— YOUR TASK —
Reproduce the listing in full, pictures excluded.

— DATA FOR ANALYSIS —
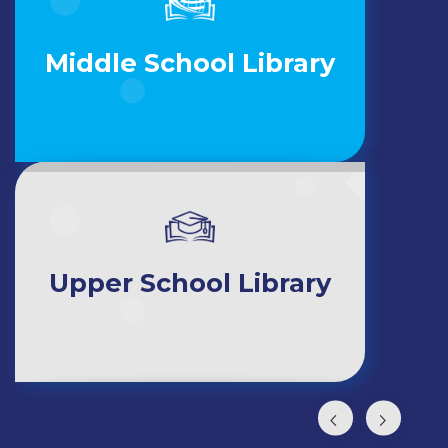
Middle School Library
Upper School Library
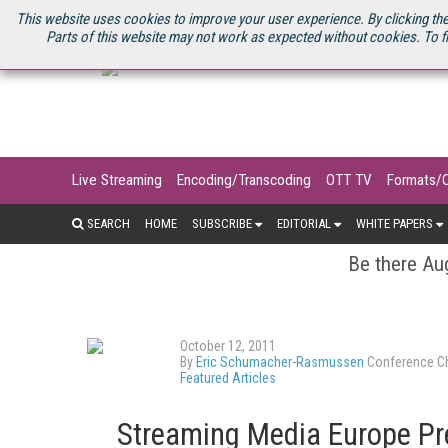
U.S. SITE
STREAMING MEDIA CONNECT
STREAMING MEDIA 2025
S
This website uses cookies to improve your user experience. By clicking the
Parts of this website may not work as expected without cookies. To f
Live Streaming
Encoding/Transcoding
OTT TV
Formats/
SEARCH
HOME
SUBSCRIBE
EDITORIAL
WHITE PAPERS
Be there Aug
October 12, 2011
By
Eric Schumacher-Rasmussen
Conference Ch
Featured Articles
Streaming Media Europe Pr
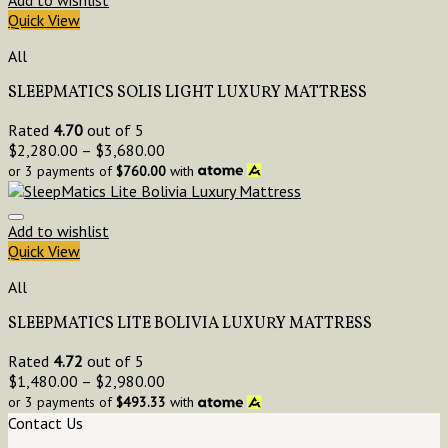
Quick View
All
SLEEPMATICS SOLIS LIGHT LUXURY MATTRESS
Rated
4.70
out of 5
$
2,280.00
–
$
3,680.00
or 3 payments of
$
760.00
with
Add to wishlist
Quick View
All
SLEEPMATICS LITE BOLIVIA LUXURY MATTRESS
Rated
4.72
out of 5
$
1,480.00
–
$
2,980.00
or 3 payments of
$
493.33
with
Contact Us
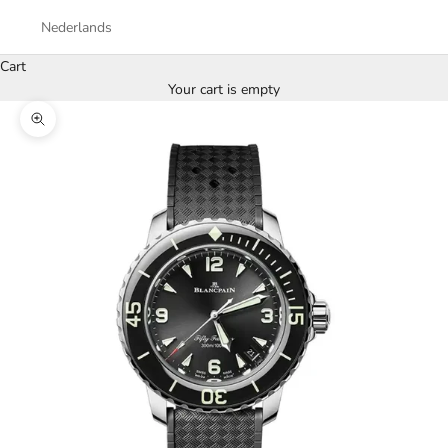
Nederlands
Cart
Your cart is empty
Zoom picture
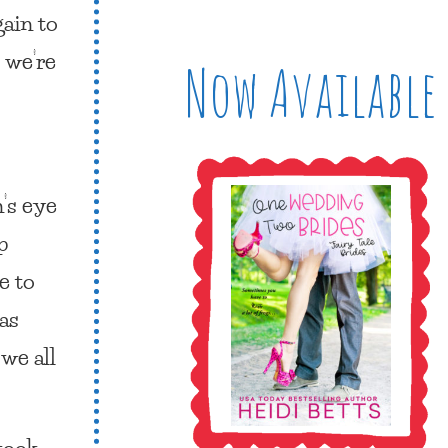
gain to
s we’re
Now Available
n’s eye
p
e to
has
 we all
 took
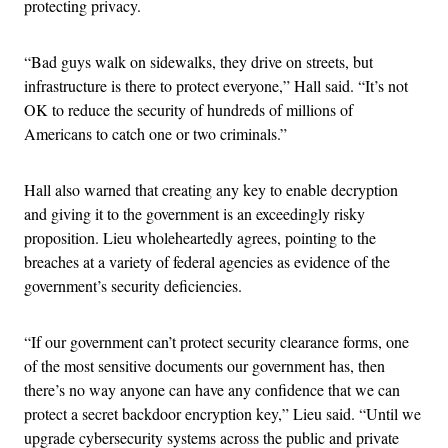
protecting privacy.
“Bad guys walk on sidewalks, they drive on streets, but
infrastructure is there to protect everyone,” Hall said. “It’s not
OK to reduce the security of hundreds of millions of
Americans to catch one or two criminals.”
Hall also warned that creating any key to enable decryption
and giving it to the government is an exceedingly risky
proposition. Lieu wholeheartedly agrees, pointing to the
breaches at a variety of federal agencies as evidence of the
government’s security deficiencies.
“If our government can’t protect security clearance forms, one
of the most sensitive documents our government has, then
there’s no way anyone can have any confidence that we can
protect a secret backdoor encryption key,” Lieu said. “Until we
upgrade cybersecurity systems across the public and private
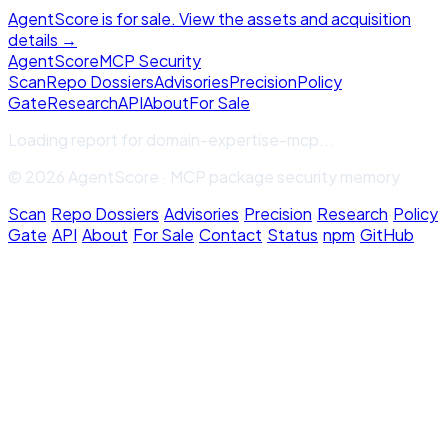
AgentScore is for sale. View the assets and acquisition
details →
Agent
Score
MCP Security
Scan
Repo Dossiers
Advisories
Precision
Policy
Gate
Research
API
About
For Sale
Loading report for
domain-expertise-mcp
...
© 2026 AgentScore · MCP package security memory
Scan
·
Repo Dossiers
·
Advisories
·
Precision
·
Research
·
Policy
Gate
·
API
·
About
·
For Sale
·
Contact
·
Status
·
npm
·
GitHub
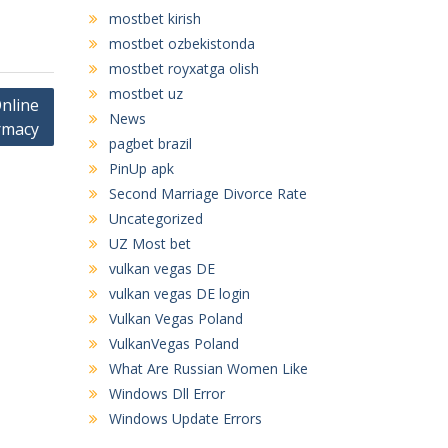
mostbet kirish
mostbet ozbekistonda
mostbet royxatga olish
mostbet uz
nline
News
rmacy
pagbet brazil
PinUp apk
Second Marriage Divorce Rate
Uncategorized
UZ Most bet
vulkan vegas DE
vulkan vegas DE login
Vulkan Vegas Poland
VulkanVegas Poland
What Are Russian Women Like
Windows Dll Error
Windows Update Errors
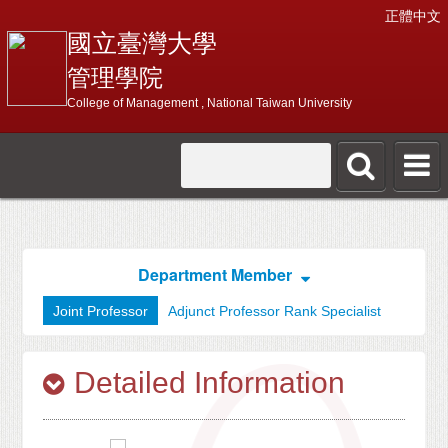
正體中文
國立臺灣大學
管理學院
College of Management , National Taiwan University
Department Member
Joint Professor
Adjunct Professor Rank Specialist
Detailed Information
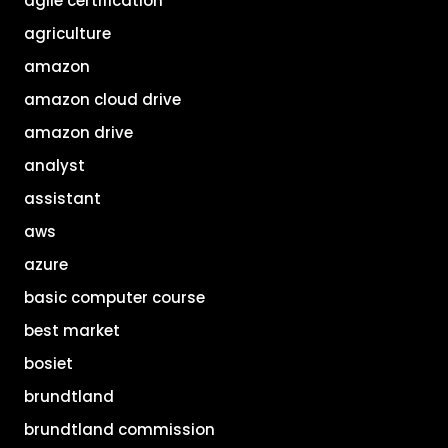
agile certification
agriculture
amazon
amazon cloud drive
amazon drive
analyst
assistant
aws
azure
basic computer course
best market
bosiet
brundtland
brundtland commission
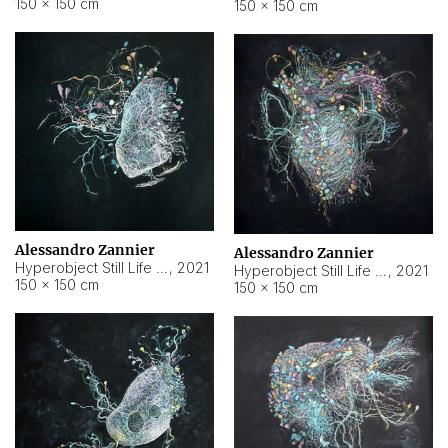
150 × 150 cm
150 × 150 cm
Alessandro Zannier
Alessandro Zannier
Hyperobject Still Life #16
,
2021
Hyperobject Still Life #3
,
2021
150 × 150 cm
150 × 150 cm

— RESULT OF THIS TASK —
Middle School Library
Upper School Library
U.S. SITE
STREAMING MEDIA CONNECT
STREAMING MEDIA 2025
S
This website uses cookies to improve your user experience. By clicking the
Parts of this website may not work as expected without cookies. To f
Live Streaming
Encoding/Transcoding
OTT TV
Formats/
SEARCH
HOME
SUBSCRIBE
EDITORIAL
WHITE PAPERS
Be there Aug
October 12, 2011
By
Eric Schumacher-Rasmussen
Conference Ch
Featured Articles
Streaming Media Europe Pr
Quick View
All
SLEEPMATICS SOLIS LIGHT LUXURY MATTRESS
Rated
4.70
out of 5
$
2,280.00
–
$
3,680.00
or 3 payments of
$
760.00
with
Add to wishlist
Quick View
All
SLEEPMATICS LITE BOLIVIA LUXURY MATTRESS
Rated
4.72
out of 5
$
1,480.00
–
$
2,980.00
or 3 payments of
$
493.33
with
Contact Us
Nederlands
Cart
Your cart is empty
Zoom picture
gain to
s we’re
Now Available
n’s eye
p
e to
has
 we all
 took
protecting privacy.
“Bad guys walk on sidewalks, they drive on streets, but
infrastructure is there to protect everyone,” Hall said. “It’s not
OK to reduce the security of hundreds of millions of
Americans to catch one or two criminals.”
Hall also warned that creating any key to enable decryption
and giving it to the government is an exceedingly risky
proposition. Lieu wholeheartedly agrees, pointing to the
breaches at a variety of federal agencies as evidence of the
government’s security deficiencies.
“If our government can’t protect security clearance forms, one
of the most sensitive documents our government has, then
there’s no way anyone can have any confidence that we can
protect a secret backdoor encryption key,” Lieu said. “Until we
upgrade cybersecurity systems across the public and private
AgentScore is for sale. View the assets and acquisition
details →
Agent
Score
MCP Security
Scan
Repo Dossiers
Advisories
Precision
Policy
Gate
Research
API
About
For Sale
Loading report for
domain-expertise-mcp
...
© 2026 AgentScore · MCP package security memory
Scan
·
Repo Dossiers
·
Advisories
·
Precision
·
Research
·
Policy
Gate
·
API
·
About
·
For Sale
·
Contact
·
Status
·
npm
·
GitHub
mostbet kirish
mostbet ozbekistonda
mostbet royxatga olish
mostbet uz
nline
News
rmacy
pagbet brazil
PinUp apk
Second Marriage Divorce Rate
Uncategorized
UZ Most bet
vulkan vegas DE
vulkan vegas DE login
Vulkan Vegas Poland
VulkanVegas Poland
What Are Russian Women Like
Windows Dll Error
Windows Update Errors
正體中文
國立臺灣大學
管理學院
College of Management , National Taiwan University
Department Member
Joint Professor
Adjunct Professor Rank Specialist
Detailed Information
agile certification
agriculture
amazon
amazon cloud drive
amazon drive
analyst
assistant
aws
azure
basic computer course
best market
bosiet
brundtland
brundtland commission
150 × 150 cm
150 × 150 cm
Alessandro Zannier
Alessandro Zannier
Hyperobject Still Life #16
,
2021
Hyperobject Still Life #3
,
2021
150 × 150 cm
150 × 150 cm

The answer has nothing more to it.